'''

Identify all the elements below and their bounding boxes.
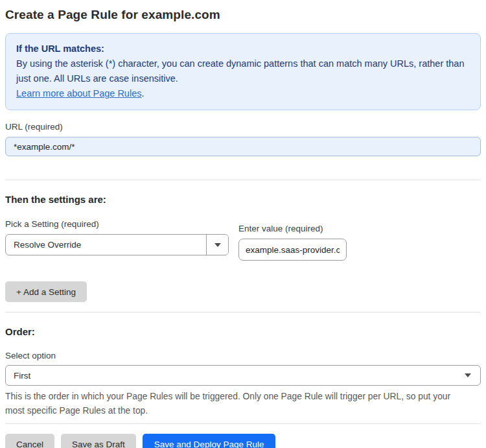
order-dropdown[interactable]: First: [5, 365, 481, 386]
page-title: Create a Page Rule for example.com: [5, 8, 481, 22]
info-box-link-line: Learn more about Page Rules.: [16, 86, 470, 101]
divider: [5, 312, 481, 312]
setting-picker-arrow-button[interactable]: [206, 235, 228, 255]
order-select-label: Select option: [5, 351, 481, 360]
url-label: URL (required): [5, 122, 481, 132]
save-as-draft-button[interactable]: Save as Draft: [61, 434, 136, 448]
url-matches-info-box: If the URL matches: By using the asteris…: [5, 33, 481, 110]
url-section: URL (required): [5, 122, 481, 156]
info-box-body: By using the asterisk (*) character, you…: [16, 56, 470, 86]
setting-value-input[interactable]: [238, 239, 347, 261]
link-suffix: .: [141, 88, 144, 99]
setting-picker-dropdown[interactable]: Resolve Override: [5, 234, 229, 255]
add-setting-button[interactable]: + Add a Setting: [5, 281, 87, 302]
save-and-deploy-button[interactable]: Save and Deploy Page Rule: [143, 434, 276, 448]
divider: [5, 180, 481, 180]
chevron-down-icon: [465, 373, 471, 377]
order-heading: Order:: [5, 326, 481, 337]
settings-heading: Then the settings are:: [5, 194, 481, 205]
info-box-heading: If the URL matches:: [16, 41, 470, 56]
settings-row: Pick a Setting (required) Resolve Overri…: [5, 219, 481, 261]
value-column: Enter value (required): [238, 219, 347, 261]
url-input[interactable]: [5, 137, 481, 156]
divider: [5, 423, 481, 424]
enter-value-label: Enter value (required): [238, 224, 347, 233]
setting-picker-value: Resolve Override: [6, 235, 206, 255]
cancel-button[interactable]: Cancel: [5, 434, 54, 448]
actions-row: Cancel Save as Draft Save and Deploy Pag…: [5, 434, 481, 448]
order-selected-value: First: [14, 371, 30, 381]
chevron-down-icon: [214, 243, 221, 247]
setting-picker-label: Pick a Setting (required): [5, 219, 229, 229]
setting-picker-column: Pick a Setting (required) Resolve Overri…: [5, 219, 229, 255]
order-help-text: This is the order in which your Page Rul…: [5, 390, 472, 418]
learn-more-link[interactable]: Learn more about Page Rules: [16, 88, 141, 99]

'''

• Task brief: Check each line in the data for the word "divider", then report only how many lines contain it.

• Solution for this problem: 3